[About this exercise]:
Lift every line from the entries that includes the word "acest".

[Input data]:
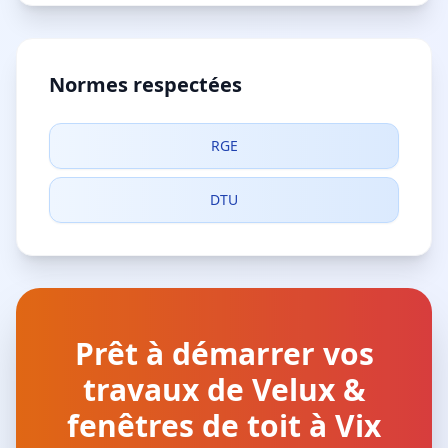
Normes respectées
RGE
DTU
Prêt à démarrer vos
travaux de Velux &
fenêtres de toit à Vix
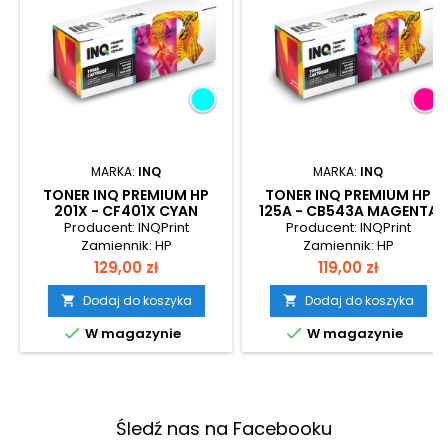
MARKA:
INQ
MARKA:
INQ
TONER INQ PREMIUM HP
TONER INQ PREMIUM HP
201X - CF401X CYAN
125A - CB543A MAGENTA
Producent: INQPrint
Producent: INQPrint
Zamiennik: HP
Zamiennik: HP
Cena
Cena
129,00 zł
119,00 zł
Dodaj do koszyka
Dodaj do koszyka




W magazynie
W magazynie
Śledź nas na Facebooku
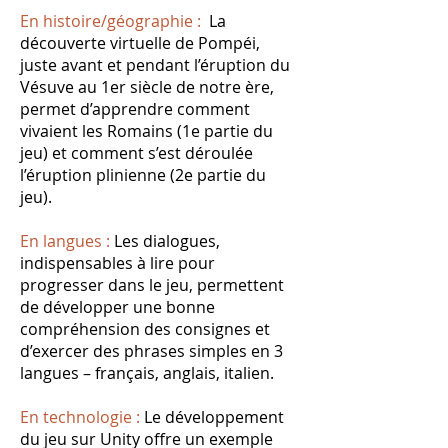
En histoire/géographie :
La
découverte virtuelle de Pompéi,
juste avant et pendant l’éruption du
Vésuve au 1er siècle de notre ère,
permet d’apprendre comment
vivaient les Romains (1e partie du
jeu) et comment s’est déroulée
l’éruption plinienne (2e partie du
jeu).
En langues :
Les dialogues,
indispensables à lire pour
progresser dans le jeu, permettent
de développer une bonne
compréhension des consignes et
d’exercer des phrases simples en 3
langues – français, anglais, italien.
En technologie :
Le développement
du jeu sur Unity offre un exemple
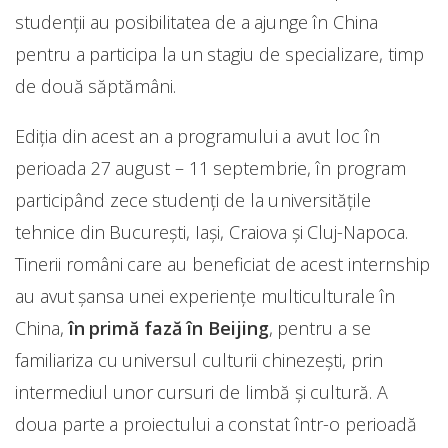
studenții au posibilitatea de a ajunge în China
pentru a participa la un stagiu de specializare, timp
de două săptămâni.
Ediția din acest an a programului a avut loc în
perioada 27 august – 11 septembrie, în program
participând zece studenți de la universitățile
tehnice din București, Iași, Craiova și Cluj-Napoca.
Tinerii români care au beneficiat de acest internship
au avut șansa unei experiențe multiculturale în
China,
în primă fază în Beijing
, pentru a se
familiariza cu universul culturii chinezești, prin
intermediul unor cursuri de limbă și cultură. A
doua parte a proiectului a constat într-o perioadă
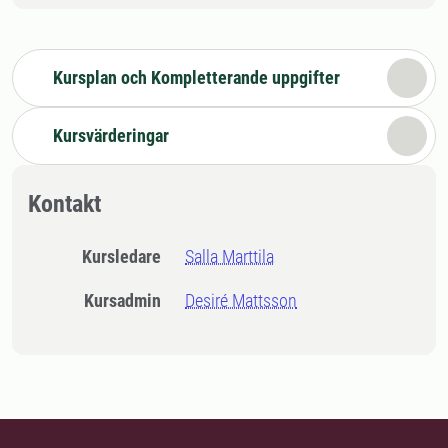
Kursplan och Kompletterande uppgifter
Kursvärderingar
Kontakt
Kursledare
Salla Marttila
Kursadmin
Desiré Mattsson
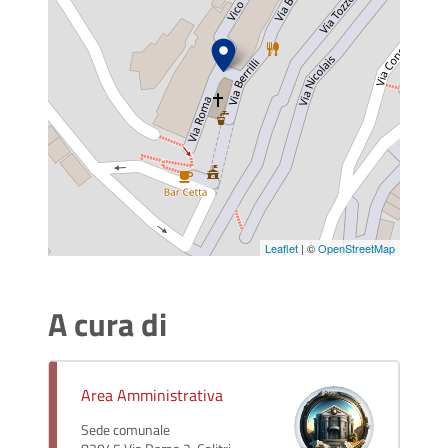
Leaflet
| ©
OpenStreetMap
A cura di
Area Amministrativa
Sede comunale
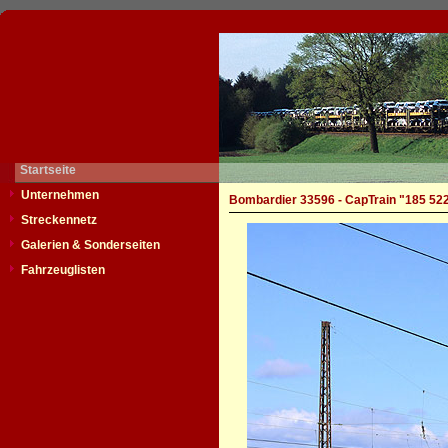
Startseite
Unternehmen
Bombardier 33596 - CapTrain "185 52
Streckennetz
Galerien & Sonderseiten
Fahrzeuglisten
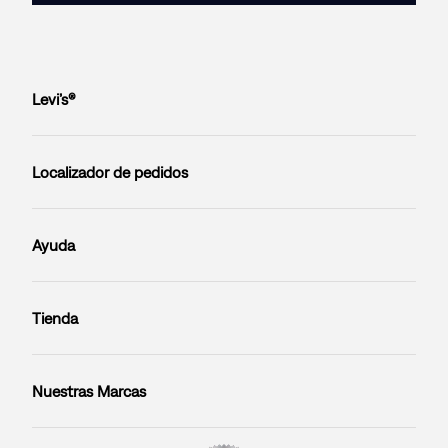
Levi’s®
Localizador de pedidos
Ayuda
Tienda
Nuestras Marcas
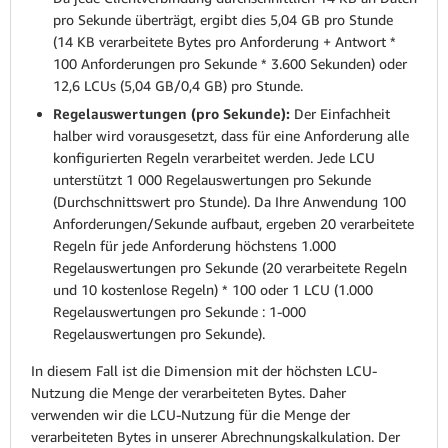
pro Sekunde überträgt, ergibt dies 5,04 GB pro Stunde
(14 KB verarbeitete Bytes pro Anforderung + Antwort *
100 Anforderungen pro Sekunde * 3.600 Sekunden) oder
12,6 LCUs (5,04 GB/0,4 GB) pro Stunde.
Regelauswertungen (pro Sekunde):
Der Einfachheit
halber wird vorausgesetzt, dass für eine Anforderung alle
konfigurierten Regeln verarbeitet werden. Jede LCU
unterstützt 1 000 Regelauswertungen pro Sekunde
(Durchschnittswert pro Stunde). Da Ihre Anwendung 100
Anforderungen/Sekunde aufbaut, ergeben 20 verarbeitete
Regeln für jede Anforderung höchstens 1.000
Regelauswertungen pro Sekunde (20 verarbeitete Regeln
und 10 kostenlose Regeln) * 100 oder 1 LCU (1.000
Regelauswertungen pro Sekunde : 1-000
Regelauswertungen pro Sekunde).
In diesem Fall ist die Dimension mit der höchsten LCU-
Nutzung die Menge der verarbeiteten Bytes. Daher
verwenden wir die LCU-Nutzung für die Menge der
verarbeiteten Bytes in unserer Abrechnungskalkulation. Der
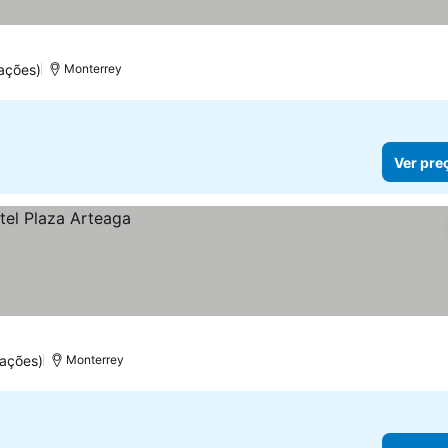
ações)
Monterrey
Ver pre
uações)
Monterrey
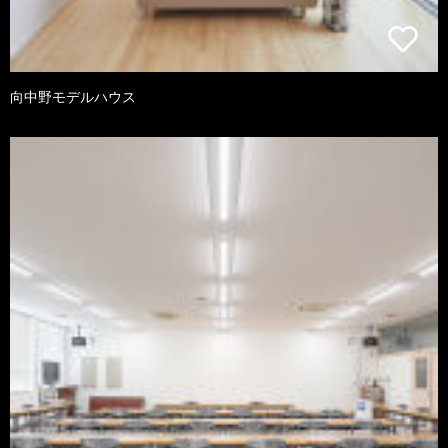
向中野モデルハウス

[Exercise result]:
Ediția din acest an a programului a avut loc în
Tinerii români care au beneficiat de acest internship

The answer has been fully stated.